Almanya’daki Martin Luther Üniversitesi Halle-Wittenberg’de (MLU) kimyagerler tarafından yürütülen “BAT4EVER” projesi kapsamında geliştirilen yeni bir jel türü, lityum iyon pillerin daha güvenli ve dayanıklı olmasını sağlama potansiyeli taşıyor. Avrupa Komisyonu’nun Horizon 2020 programı tarafından finanse edilen bu proje, pillerdeki son derece yanıcı elektrolit sıvısının sızmasını önlemek ve yangın riskini azaltmak için özel olarak tasarlandı.

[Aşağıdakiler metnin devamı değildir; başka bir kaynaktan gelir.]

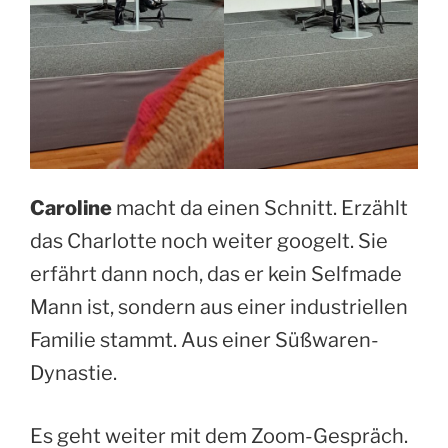
Caroline
macht da einen Schnitt. Erzählt
das Charlotte noch weiter googelt. Sie
erfährt dann noch, das er kein Selfmade
Mann ist, sondern aus einer industriellen
Familie stammt. Aus einer Süßwaren-
Dynastie.
Es geht weiter mit dem Zoom-Gespräch.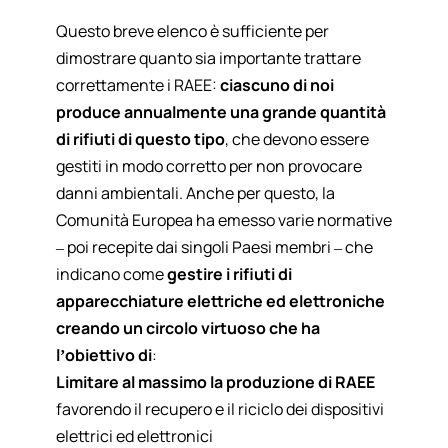
Questo breve elenco è sufficiente per
dimostrare quanto sia importante trattare
correttamente i RAEE:
ciascuno di noi
produce annualmente una grande quantità
di rifiuti di questo tipo
, che devono essere
gestiti in modo corretto per non provocare
danni ambientali. Anche per questo, la
Comunità Europea ha emesso varie normative
– poi recepite dai singoli Paesi membri – che
indicano come
gestire i rifiuti di
apparecchiature elettriche ed elettroniche
creando un circolo virtuoso che ha
l’obiettivo di
:
Limitare al massimo la produzione di RAEE
favorendo il recupero e il riciclo dei dispositivi
elettrici ed elettronici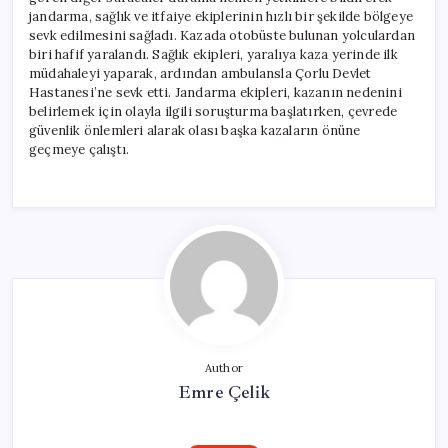
jandarma, sağlık ve itfaiye ekiplerinin hızlı bir şekilde bölgeye
sevk edilmesini sağladı. Kazada otobüste bulunan yolculardan
biri hafif yaralandı. Sağlık ekipleri, yaralıya kaza yerinde ilk
müdahaleyi yaparak, ardından ambulansla Çorlu Devlet
Hastanesi’ne sevk etti. Jandarma ekipleri, kazanın nedenini
belirlemek için olayla ilgili soruşturma başlatırken, çevrede
güvenlik önlemleri alarak olası başka kazaların önüne
geçmeye çalıştı.
Author
Emre Çelik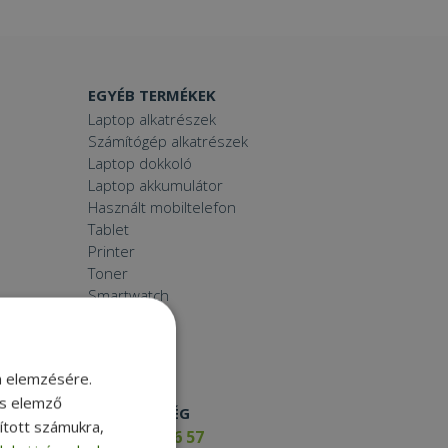
EGYÉB TERMÉKEK
Laptop alkatrészek
Számítógép alkatrészek
Laptop dokkoló
Laptop akkumulátor
Használt mobiltelefon
Tablet
Printer
Toner
Smartwatch
m elemzésére.
és elemző
ELÉRHETŐSÉG
sított számukra,
+36 17 65 46 57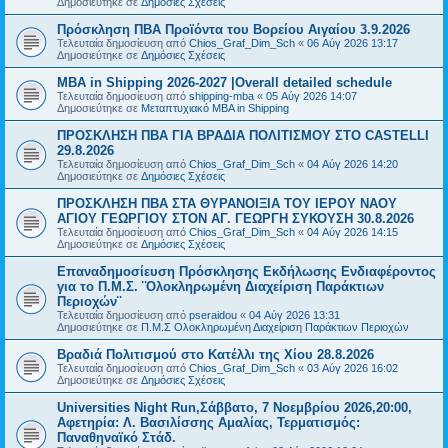
Δημοσιεύτηκε σε
Δημόσιες Σχέσεις
Πρόσκληση ΠΒΑ Προϊόντα του Βορείου Αιγαίου 3.9.2026
Τελευταία δημοσίευση από
Chios_Graf_Dim_Sch
«
06 Αύγ 2026 13:17
Δημοσιεύτηκε σε
Δημόσιες Σχέσεις
MBA in Shipping 2026-2027 |Overall detailed schedule
Τελευταία δημοσίευση από
shipping-mba
«
05 Αύγ 2026 14:07
Δημοσιεύτηκε σε
Μεταπτυχιακό MBA in Shipping
ΠΡΟΣΚΛΗΣΗ ΠΒΑ ΓΙΑ ΒΡΑΔΙΑ ΠΟΛΙΤΙΣΜΟΥ ΣΤΟ CASTELLI
29.8.2026
Τελευταία δημοσίευση από
Chios_Graf_Dim_Sch
«
04 Αύγ 2026 14:20
Δημοσιεύτηκε σε
Δημόσιες Σχέσεις
ΠΡΟΣΚΛΗΣΗ ΠΒΑ ΣΤΑ ΘΥΡΑΝΟΙΞΙΑ ΤΟΥ ΙΕΡΟΥ ΝΑΟΥ
ΑΓΙΟΥ ΓΕΩΡΓΙΟΥ ΣΤΟΝ ΑΓ. ΓΕΩΡΓΗ ΣΥΚΟΥΣΗ 30.8.2026
Τελευταία δημοσίευση από
Chios_Graf_Dim_Sch
«
04 Αύγ 2026 14:15
Δημοσιεύτηκε σε
Δημόσιες Σχέσεις
Επαναδημοσίευση Πρόσκλησης Εκδήλωσης Ενδιαφέροντος
για το Π.Μ.Σ. ¨Ολοκληρωμένη Διαχείριση Παράκτιων
Περιοχών¨
Τελευταία δημοσίευση από
pseraidou
«
04 Αύγ 2026 13:31
Δημοσιεύτηκε σε
Π.Μ.Σ Ολοκληρωμένη Διαχείριση Παράκτιων Περιοχών
Βραδιά Πολιτισμού στο Κατέλλι της Χίου 28.8.2026
Τελευταία δημοσίευση από
Chios_Graf_Dim_Sch
«
03 Αύγ 2026 16:02
Δημοσιεύτηκε σε
Δημόσιες Σχέσεις
Universities Night Run,Σάββατο, 7 Νοεμβρίου 2026,20:00,
Αφετηρία: Λ. Βασιλίσσης Αμαλίας, Τερματισμός:
Παναθηναϊκό Στάδ.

Geleneksel Lityum İyon Pillerdeki Tehlike ve Yeni Çözüm
Lityum iyon piller, elektronik cihazlar ve elektrikli araçlar gibi yüksek güçlü mobil cihazların çalışmasını sağlamak için elektrotlar arasında iyon akışını sağlayan elektrolitlere dayanır. Ancak bu elektrolitler oldukça yanıcıdır ve pil hasar gördüğünde yangın veya patlamaya yol açabilir. MLU’da kimyager Dr. Anja Marinow, “Pil hücresine doldurulabilen bir polimer geliştirdik. Bu madde, elektroliti bağlar, ancak iyonlar elektrotlar arasında serbestçe dolaşmaya devam eder,” diye açıklıyor.
Yeni geliştirilen jel, sıvıların yüksek iletkenliğini polimerlerin termal kararlılığı ve sağlamlığı ile birleştiriyor. Bu yenilik, geleneksel lityum iyon pillerde görülen güvenlik sorunlarını ortadan kaldırırken, aynı zamanda pillerin hizmet ömrünü ve performansını da artırmayı vaat ediyor.
Laboratuvar Sonuçları ve Gelecek Planları
MLU’daki laboratuvar testleri, yeni jel elektrolitin sadece pillerin güvenliğini artırmakla kalmayıp, aynı zamanda beş voltun üzerinde bile kararlı kalabildiğini gösteriyor. Bu, geleneksel lityum iyon hücrelerin kararlılık sınırlarının ötesine geçilmesini sağlıyor.
MLU’daki Makromoleküler Kimya Araştırma Grubu başkanı Profesör Wolfgang Binder, bu yeni teknolojinin geri dönüştürülebilirlik açısından da avantajlar sunduğunu belirtiyor. Yeni jel, pillerin arızalanması durumunda veya ömürlerinin sona ermesiyle kolayca geri dönüştürülebilmesini sağlayacak şekilde tasarlandı.
Ancak, MLU’dan yapılan açıklamada, bu teknolojinin endüstriyel ölçekte üretilebilmesi için hala uzun vadeli ve kapsamlı çalışmalara ihtiyaç duyulduğu vurgulanıyor. Üniversitedeki bilim insanları, araştırmalarını özellikle sürdürülebilirlik üzerine odaklanarak genişletmeyi planlıyorlar ve bu çabalarını “Avrupa Adil Geçiş Araştırmaları ve Etki Odaklı Transfer Merkezi”nin bir parçası olarak sürdürecekler.